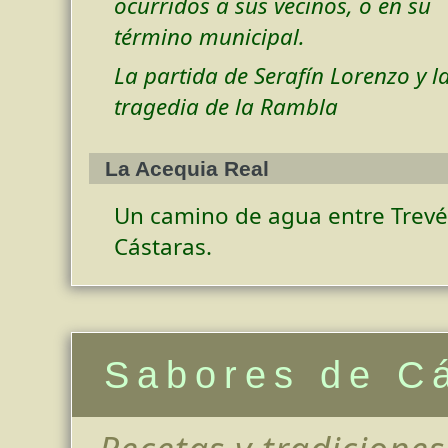
ocurridos a sus vecinos, o en su
término municipal.
La partida de Serafín Lorenzo y l
tragedia de la Rambla
La Acequia Real
Un camino de agua entre Trevé
Cástaras.
Sabores de C
Recetas y tradiciones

-=-=-=-=-

**Task**
Go through the listing above and quote it exactly, apart from its images.

**Written response**
ocurridos a sus vecinos, o en su
término municipal.
La partida de Serafín Lorenzo y l
tragedia de la Rambla
La Acequia Real
Un camino de agua entre Trevé
Cástaras.
Sabores de C
Recetas y tradiciones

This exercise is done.